Thursday March 28th, 2024 8:21PM

If talking to your dog makes you smart, I'm a super genius

“Good morning, Milly. Did you see the story in the New York Times about dogs this morning?”

“You know I don’t read the failing New York Times.”

“What?!? Where do you get this stuff? The New York Times is doing just fine, thank you. Are you watching Fox News again while I’m slaving away at work?”

“Of course not. I don’t even know how to operate the remote. You know, you could leave the TV on for me when you leave. Animal Planet, please.”

“I’m not leaving the TV on for you. If you want to be entertained, just sit at the window and watch the geese. Anyway, since you didn’t see the story, let me tell you about it. A scientist at the University of Chicago has done research, which has shown that people who talk to their dogs are very smart and very creative.”

“Oh, really? I bet that professor has a dog and he’s just making up research to make him look less silly for carrying on a conversation with his dog.”

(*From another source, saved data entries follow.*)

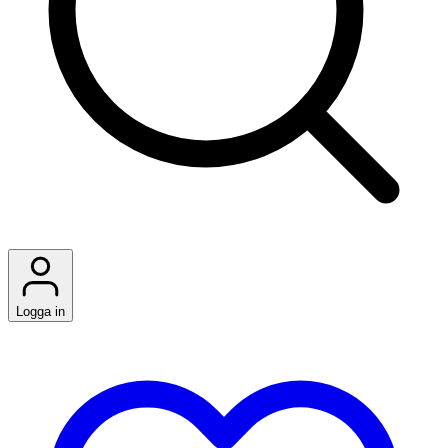
Logga in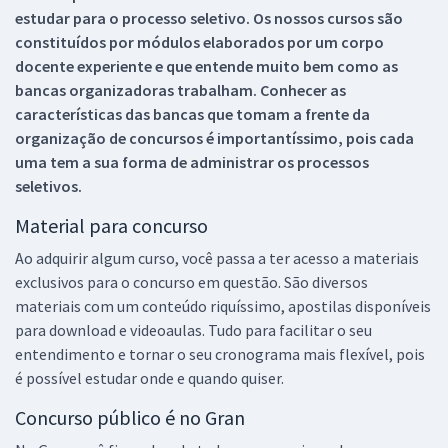
estudar para o processo seletivo. Os nossos cursos são
constituídos por módulos elaborados por um corpo
docente experiente e que entende muito bem como as
bancas organizadoras trabalham. Conhecer as
características das bancas que tomam a frente da
organização de concursos é importantíssimo, pois cada
uma tem a sua forma de administrar os processos
seletivos.
Material para concurso
Ao adquirir algum curso, você passa a ter acesso a materiais
exclusivos para o concurso em questão. São diversos
materiais com um conteúdo riquíssimo, apostilas disponíveis
para download e videoaulas. Tudo para facilitar o seu
entendimento e tornar o seu cronograma mais flexível, pois
é possível estudar onde e quando quiser.
Concurso público é no Gran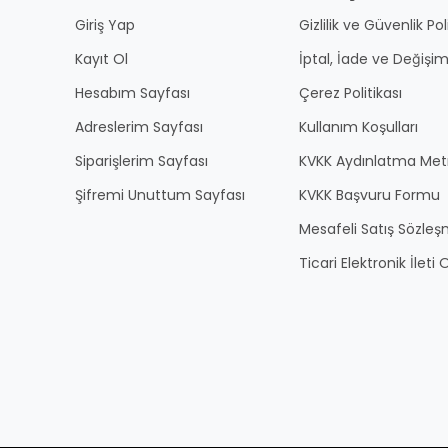
Giriş Yap
Gizlilik ve Güvenlik Pol
Kayıt Ol
İptal, İade ve Değişim
Hesabım Sayfası
Çerez Politikası
Adreslerim Sayfası
Kullanım Koşulları
Siparişlerim Sayfası
KVKK Aydınlatma Met
Şifremi Unuttum Sayfası
KVKK Başvuru Formu
Mesafeli Satış Sözles
Ticari Elektronik İlet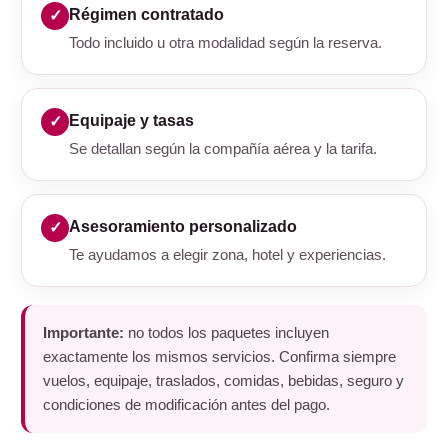
Régimen contratado
Todo incluido u otra modalidad según la reserva.
Equipaje y tasas
Se detallan según la compañía aérea y la tarifa.
Asesoramiento personalizado
Te ayudamos a elegir zona, hotel y experiencias.
Importante:
no todos los paquetes incluyen
exactamente los mismos servicios. Confirma siempre
vuelos, equipaje, traslados, comidas, bebidas, seguro y
condiciones de modificación antes del pago.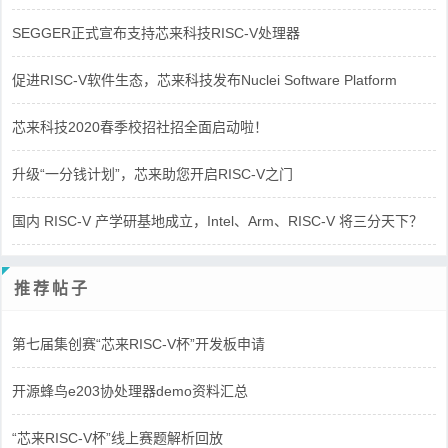
SEGGER正式宣布支持芯来科技RISC-V处理器
促进RISC-V软件生态，芯来科技发布Nuclei Software Platform
芯来科技2020春季校招社招全面启动啦！
升级“一分钱计划”，芯来助您开启RISC-V之门
国内 RISC-V 产学研基地成立，Intel、Arm、RISC-V 将三分天下？
推荐帖子
第七届集创赛“芯来RISC-V杯”开发板申请
开源蜂鸟e203协处理器demo资料汇总
“芯来RISC-V杯”线上赛题解析回放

“Why do you say something like that?”

“Because, Bald-Headed Guy, everyone knows that dogs are smarter that humans.”

“And exactly how to you figure that?”

“Well, it’s pretty simple, really. After only being with you a couple of days, I weaseled my way into sleeping in your bed at night. About six o’clock every night, I must bark to remind you to feed me. I must bark to remind you to take me outside. And, oh, while we’re outside, just who is the one picking up the indiscretions left on the ground?”

“None of that makes you smarter than me. It just shows how much I love you and want to care for you.”

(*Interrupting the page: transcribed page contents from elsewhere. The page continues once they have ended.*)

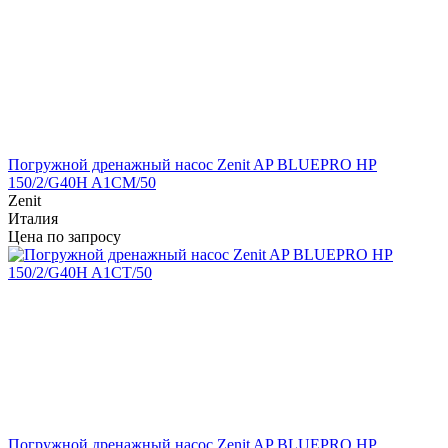
Погружной дренажный насос Zenit AP BLUEPRO HP
150/2/G40H A1CM/50
Zenit
Италия
Цена по запросу
Погружной дренажный насос Zenit AP BLUEPRO HP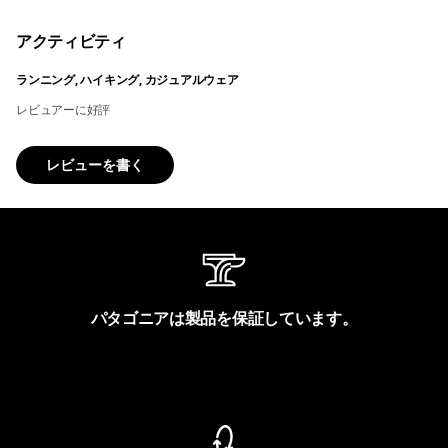
アクティビティ
ランニング, ハイキング, カジュアルウェア
レビュアーに好評
レビューを書く
パタゴニアは製品を保証しています。
製品保証を見る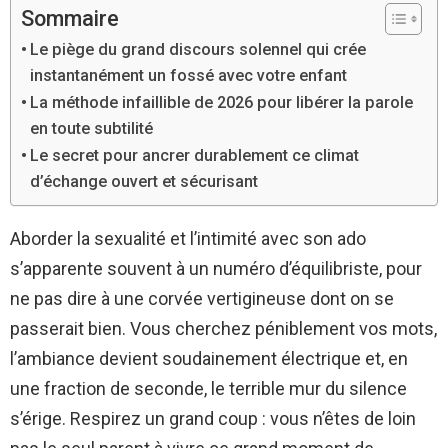
Sommaire
Le piège du grand discours solennel qui crée
instantanément un fossé avec votre enfant
La méthode infaillible de 2026 pour libérer la parole
en toute subtilité
Le secret pour ancrer durablement ce climat
d’échange ouvert et sécurisant
Aborder la sexualité et l’intimité avec son ado
s’apparente souvent à un numéro d’équilibriste, pour
ne pas dire à une corvée vertigineuse dont on se
passerait bien. Vous cherchez péniblement vos mots,
l’ambiance devient soudainement électrique et, en
une fraction de seconde, le terrible mur du silence
s’érige. Respirez un grand coup : vous n’êtes de loin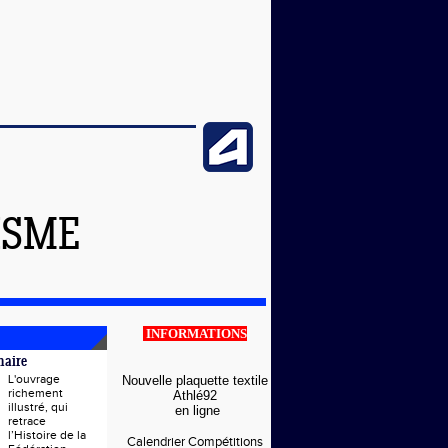
ISME
INFORMATIONS
naire
L'ouvrage
Nouvelle plaquette textile
richement
Athlé92
illustré, qui
en ligne
retrace
l’Histoire de la
Calendrier Compétitions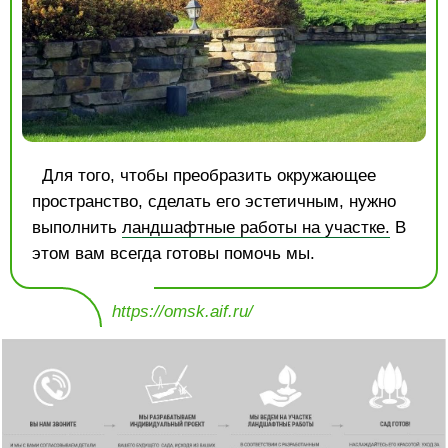
Для того, чтобы преобразить окружающее
пространство, сделать его эстетичным, нужно
выполнить
ландшафтные работы на участке.
В
этом вам всегда готовы помочь мы.
https://omsk.aif.ru/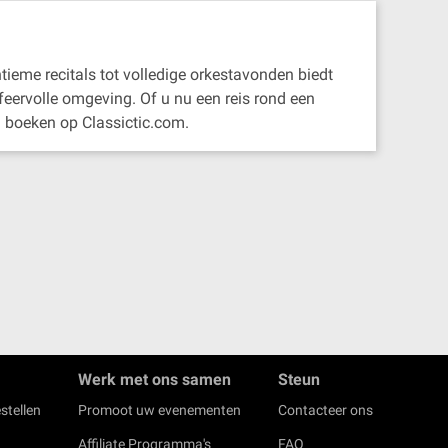
tieme recitals tot volledige orkestavonden biedt
sfeervolle omgeving. Of u nu een reis rond een
n boeken op Classictic.com.
Werk met ons samen
Steun
stellen
Promoot uw evenementen
Contacteer ons
Affiliate Programma's
FAQ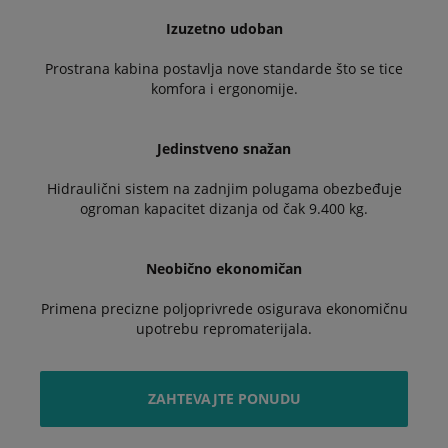
Izuzetno udoban
Prostrana kabina postavlja nove standarde što se tice
komfora i ergonomije.
Jedinstveno snažan
Hidraulični sistem na zadnjim polugama obezbeđuje
ogroman kapacitet dizanja od čak 9.400 kg.
Neobično ekonomičan
Primena precizne poljoprivrede osigurava ekonomičnu
upotrebu repromaterijala.
ZAHTEVAJTE PONUDU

“None of that makes you a rocket scientist, either.”

“Well, Milly, before you get too full of yourself, maybe I should tell you about another study I heard about today. A psychologist at the University of Exeter in Britain has studied canine intelligence and he had found that dogs are no smarter than horses or chimpanzees – or even cats.”

“CATS?!? What has a cat ever done that was intelligent? Snooty little vermin. They ought to be chased right off the planet.”

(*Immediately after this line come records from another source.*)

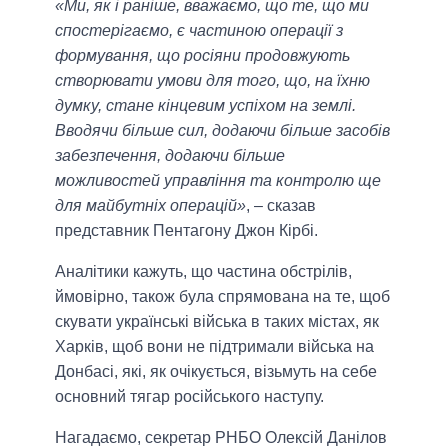
«Ми, як і раніше, вважаємо, що те, що ми
спостерігаємо, є частиною операції з
формування, що росіяни продовжують
створювати умови для того, що, на їхню
думку, стане кінцевим успіхом на землі.
Вводячи більше сил, додаючи більше засобів
забезпечення, додаючи більше
можливостей управління та контролю ще
для майбутніх операцій»
, – сказав
представник Пентагону Джон Кірбі.
Аналітики кажуть, що частина обстрілів,
ймовірно, також була спрямована на те, щоб
скувати українські війська в таких містах, як
Харків, щоб вони не підтримали війська на
Донбасі, які, як очікується, візьмуть на себе
основний тягар російського наступу.
Нагадаємо, секретар РНБО Олексій Данілов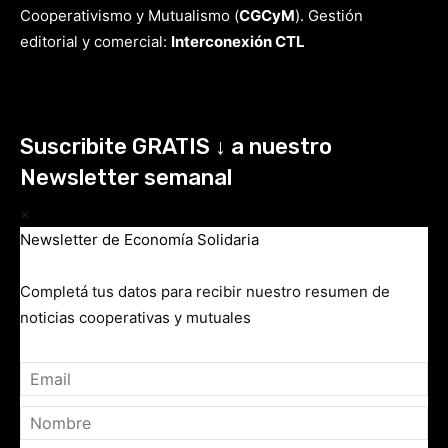
Cooperativismo y Mutualismo
(
CGCyM
)
. Gestión
editorial y comercial:
Interconexión CTL
Suscribite GRATIS ↓ a nuestro
Newsletter semanal
×
Newsletter de Economía Solidaria
Completá tus datos para recibir nuestro resumen de
noticias cooperativas y mutuales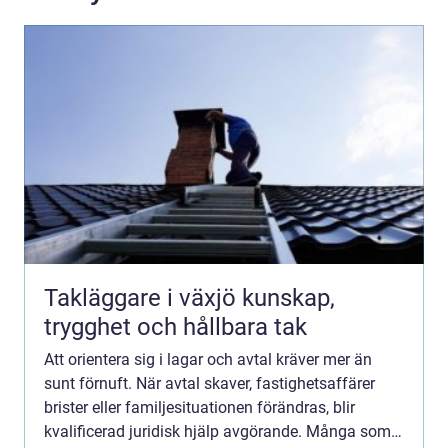
Takläggare i växjö kunskap,
trygghet och hållbara tak
Att orientera sig i lagar och avtal kräver mer än
sunt förnuft. När avtal skaver, fastighetsaffärer
brister eller familjesituationen förändras, blir
kvalificerad juridisk hjälp avgörande. Många som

“Oh, come on. Cats aren’t that bad.”

“Ever gotten one to chase a tennis ball? What about all those long walks you like to go on? I think they’re fun. But you ain’t getting a cat on a leash, silly boy.”

“Still, the story was very persuasive. The research shows that said dogs cannot use tools, unlike dolphins and chimpanzees, which have been observed using sticks to fish for termites. Homing pigeons are trained to fly home, sometimes crossing hundreds of miles of unfamiliar terrain.”

“So now you’re suggesting that I’m dumber than a pigeon?”

“Well, no. But if I need something to get a thousand miles, I’d trust a homing pigeon over a springer spaniel.”

“Whatever, dude.”

“How about we call a truce? Let’s just admit that we are both pretty smart, but that there are people and dogs smarter than us.”

“Fine by me. I wasn’t the one who started the whole ‘dogs are dumb’ conversation.”

“I’m sorry.”

“Apology accepted. Now go to the kitchen and make me some breakfast.”